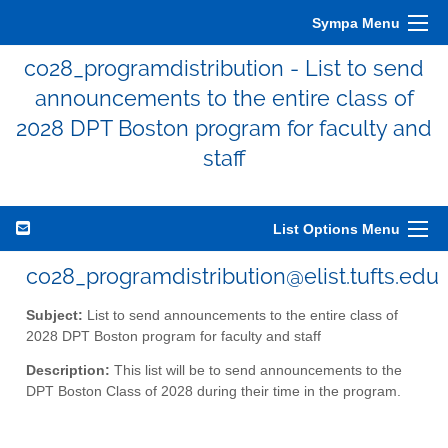
Sympa Menu
co28_programdistribution - List to send
announcements to the entire class of
2028 DPT Boston program for faculty and
staff
List Options Menu
co28_programdistribution@elist.tufts.edu
Subject:
List to send announcements to the entire class of
2028 DPT Boston program for faculty and staff
Description:
This list will be to send announcements to the
DPT Boston Class of 2028 during their time in the program.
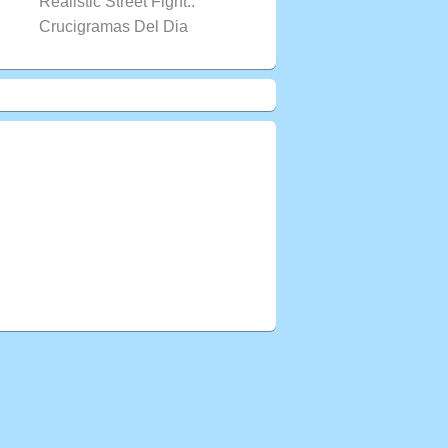
Realistic Street Fight..
Crucigramas Del Dia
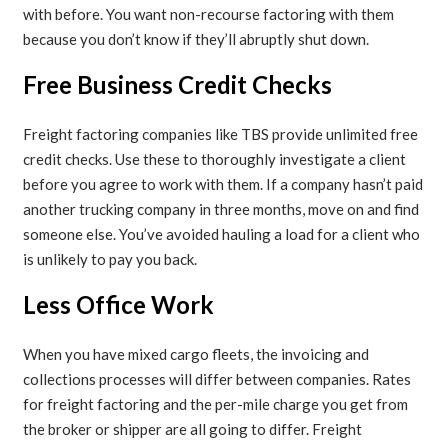
with before. You want non-recourse factoring with them
because you don’t know if they’ll abruptly shut down.
Free Business Credit Checks
Freight factoring companies like TBS provide unlimited free
credit checks. Use these to thoroughly investigate a client
before you agree to work with them. If a company hasn’t paid
another trucking company in three months, move on and find
someone else. You’ve avoided hauling a load for a client who
is unlikely to pay you back.
Less Office Work
When you have mixed cargo fleets, the invoicing and
collections processes will differ between companies. Rates
for freight factoring and the per-mile charge you get from
the broker or shipper are all going to differ. Freight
--------------------------------------------------
Problem statement:
Pass over the images and copy the rest of the material above exactly.

Answer for this exercise:
Sympa Menu
co28_programdistribution - List to send
announcements to the entire class of
2028 DPT Boston program for faculty and
staff
List Options Menu
co28_programdistribution@elist.tufts.edu
Subject:
List to send announcements to the entire class of
2028 DPT Boston program for faculty and staff
Description:
This list will be to send announcements to the
DPT Boston Class of 2028 during their time in the program.
Realistic Street Fight..
Crucigramas Del Dia
with before. You want non-recourse factoring with them
because you don’t know if they’ll abruptly shut down.
Free Business Credit Checks
Freight factoring companies like TBS provide unlimited free
credit checks. Use these to thoroughly investigate a client
before you agree to work with them. If a company hasn’t paid
another trucking company in three months, move on and find
someone else. You’ve avoided hauling a load for a client who
is unlikely to pay you back.
Less Office Work
When you have mixed cargo fleets, the invoicing and
collections processes will differ between companies. Rates
for freight factoring and the per-mile charge you get from
the broker or shipper are all going to differ. Freight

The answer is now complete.